** Problem **
Reproduce, character for character, the lines below from the first through the one with "En el encuentro binacional, donde además". Leave pictures out.

** Dataset entries **
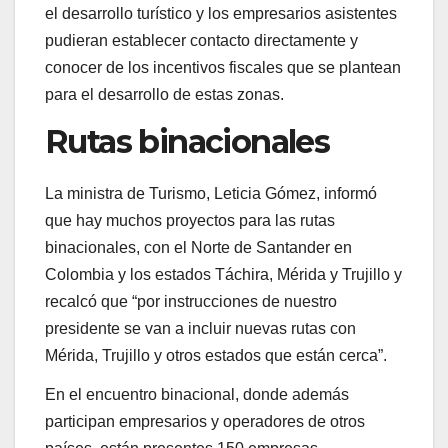
el desarrollo turístico y los empresarios asistentes
pudieran establecer contacto directamente y
conocer de los incentivos fiscales que se plantean
para el desarrollo de estas zonas.
Rutas binacionales
La ministra de Turismo, Leticia Gómez, informó
que hay muchos proyectos para las rutas
binacionales, con el Norte de Santander en
Colombia y los estados Táchira, Mérida y Trujillo y
recalcó que “por instrucciones de nuestro
presidente se van a incluir nuevas rutas con
Mérida, Trujillo y otros estados que están cerca”.
En el encuentro binacional, donde además
participan empresarios y operadores de otros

** Response **
el desarrollo turístico y los empresarios asistentes
pudieran establecer contacto directamente y
conocer de los incentivos fiscales que se plantean
para el desarrollo de estas zonas.
Rutas binacionales
La ministra de Turismo, Leticia Gómez, informó
que hay muchos proyectos para las rutas
binacionales, con el Norte de Santander en
Colombia y los estados Táchira, Mérida y Trujillo y
recalcó que “por instrucciones de nuestro
presidente se van a incluir nuevas rutas con
Mérida, Trujillo y otros estados que están cerca”.
En el encuentro binacional, donde además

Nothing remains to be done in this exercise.